Start of Exercise material
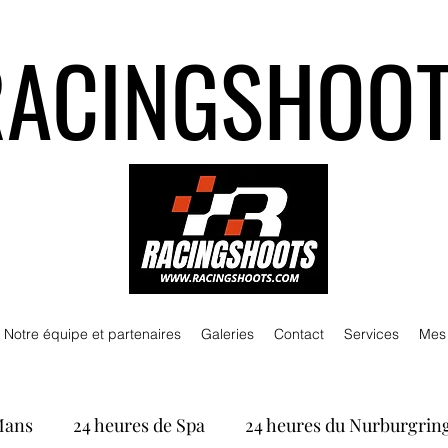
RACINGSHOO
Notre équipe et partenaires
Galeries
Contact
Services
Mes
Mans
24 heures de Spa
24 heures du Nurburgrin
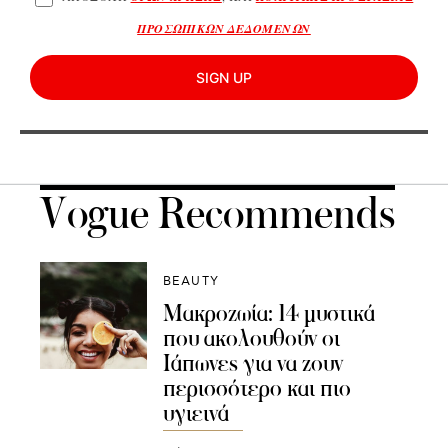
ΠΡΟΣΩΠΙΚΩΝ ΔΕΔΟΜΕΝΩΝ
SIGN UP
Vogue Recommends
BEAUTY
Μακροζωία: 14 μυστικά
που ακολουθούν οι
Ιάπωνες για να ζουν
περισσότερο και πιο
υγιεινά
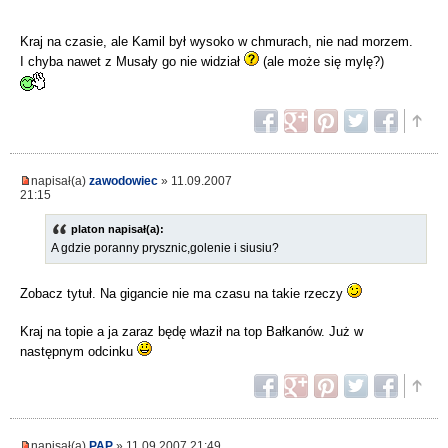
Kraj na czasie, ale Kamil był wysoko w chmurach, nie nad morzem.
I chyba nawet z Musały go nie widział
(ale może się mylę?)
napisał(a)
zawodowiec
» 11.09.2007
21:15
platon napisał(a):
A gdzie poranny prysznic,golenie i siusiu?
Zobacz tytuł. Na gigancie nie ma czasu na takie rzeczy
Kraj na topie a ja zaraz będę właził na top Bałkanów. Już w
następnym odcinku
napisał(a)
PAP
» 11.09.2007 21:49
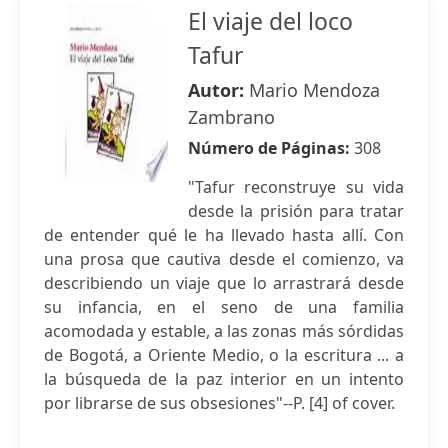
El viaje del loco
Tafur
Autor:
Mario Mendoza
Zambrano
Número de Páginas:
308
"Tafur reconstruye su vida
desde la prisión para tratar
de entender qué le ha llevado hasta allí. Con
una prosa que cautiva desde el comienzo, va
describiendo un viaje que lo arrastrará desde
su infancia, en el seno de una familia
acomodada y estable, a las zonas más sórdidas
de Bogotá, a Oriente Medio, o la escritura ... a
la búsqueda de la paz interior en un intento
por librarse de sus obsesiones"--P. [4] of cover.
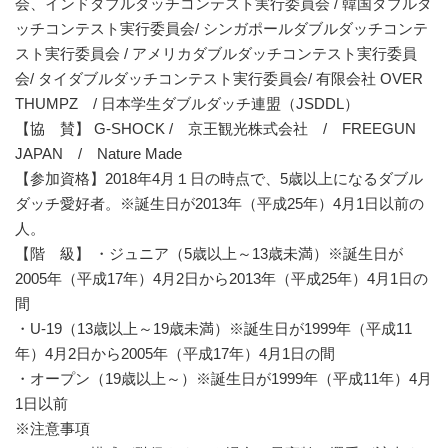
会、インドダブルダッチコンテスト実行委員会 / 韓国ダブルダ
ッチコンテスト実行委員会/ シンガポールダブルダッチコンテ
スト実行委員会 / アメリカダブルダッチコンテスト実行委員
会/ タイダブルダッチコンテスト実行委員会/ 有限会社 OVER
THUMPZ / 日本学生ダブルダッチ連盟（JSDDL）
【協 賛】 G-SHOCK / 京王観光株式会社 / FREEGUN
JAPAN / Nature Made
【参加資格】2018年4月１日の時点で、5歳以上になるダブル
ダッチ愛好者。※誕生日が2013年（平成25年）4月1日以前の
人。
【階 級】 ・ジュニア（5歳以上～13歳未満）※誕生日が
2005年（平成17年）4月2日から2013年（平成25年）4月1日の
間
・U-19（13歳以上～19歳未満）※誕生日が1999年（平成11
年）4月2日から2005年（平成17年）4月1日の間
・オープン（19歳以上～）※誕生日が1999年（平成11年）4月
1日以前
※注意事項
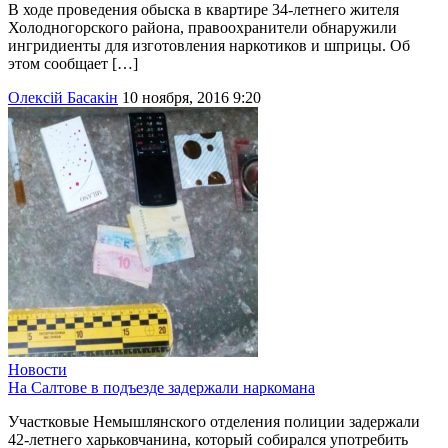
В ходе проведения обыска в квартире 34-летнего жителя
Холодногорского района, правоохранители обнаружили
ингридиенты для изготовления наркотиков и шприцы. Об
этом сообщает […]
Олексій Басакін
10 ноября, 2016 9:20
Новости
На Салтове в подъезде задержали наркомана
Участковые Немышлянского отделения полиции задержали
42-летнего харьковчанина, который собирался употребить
End of Exercise material
* _About this exercise_:
Among the lines above, which contain the word "задержали"? Copy every one.

* _Exercise solution_:
На Салтове в подъезде задержали наркомана
Участковые Немышлянского отделения полиции задержали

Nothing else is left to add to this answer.